Gold miners pine for preacher

The Hollywood image of the old west gold mining camps as lawless, lustful and licentious did not apply to peaceful, law-abiding Canada, judging by a report on September 19, 1864 in the Vancouver Times (Victoria, Vancouver Island). The biggest complaint of Vancouver Island miners appeared to be a lack of clergymen on Sundays. The editor had just returned from a visit to 22 mining camps (including the Wake-Up-Jake, and the Wide Awake) where five or six men at each camp were sluicing out gold at rates of about $10 to $100 a day. He reported:

The first impression which strikes a visitor who has seen other mining camps, is the quiet and re­spectable demeanor of the miners on Sunday. Yesterday there was no minister on the creek, and conse­quently no religious service; and it was evident that a large number of men felt disappointed that no one had remembered them.

The day seemed principally to be spent in visiting their friends’ camps, cleaning up their habitations, giving a little more attention than usual to their ablutions — some to the care of their underclothing, others balancing accounts and dividing the week’s dust, while some were doing a little shopping.
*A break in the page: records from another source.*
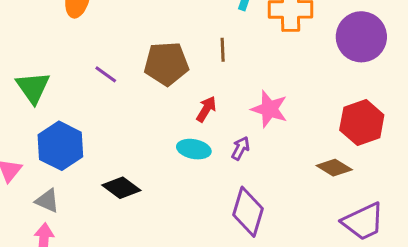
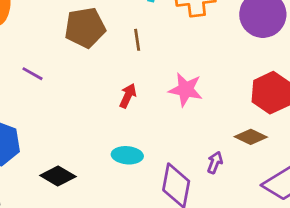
brown pentagon: (166, 64) -> (85, 28), moved
purple arrow: (240, 148) -> (215, 163), moved
cyan ellipse: (194, 149) -> (127, 155), moved

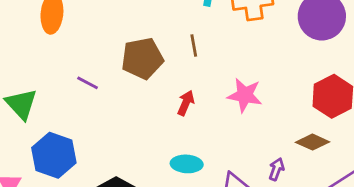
brown pentagon: (85, 28) -> (142, 58), moved

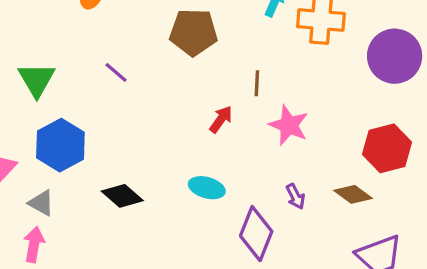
brown line: (194, 46) -> (257, 83), moved
brown pentagon: (142, 58) -> (193, 32), moved
purple arrow: (276, 169) -> (296, 196), moved, turned 120

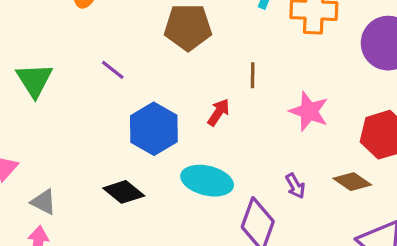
pink star: (289, 125) -> (309, 111), moved
blue hexagon: (60, 145) -> (154, 129), moved
cyan ellipse: (207, 188) -> (207, 181), size x1.4

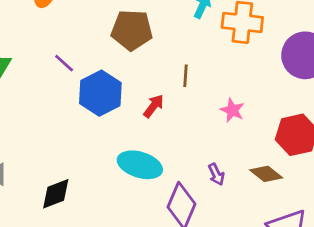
pink star: (309, 111) -> (232, 110), size x0.7
blue hexagon: (154, 129) -> (100, 93), moved
black diamond: (124, 192) -> (56, 194), moved, turned -64

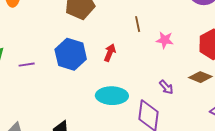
purple line: (64, 63) -> (27, 65), moved, turned -35
brown line: (185, 76) -> (138, 24), moved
In a few camps cards were in requisition, but generally those who were not employed at domestic labors or receiving and making calls, were reading or sleeping. In only one case were there any men employed in actual mining, and the neighboring claim owners deprecated the system of working on Sundays…

The quiet and peaceable conduct of the miners generally, the marked abstinence from quarrelling, drunkenness and fighting, speaks highly for the character of the men on Leech River. The duties of the magistrate, beyond the friendly settlement of disputes arising out of mining arrangements, are of the lightest description. Not one arrest has been made on the creek, nor one crime committed, since the dig­gings were discovered… The number of substantial buildings erected or in the course of construction is very great; both storekeepers and miners look forward to living on the creek the whole winter through.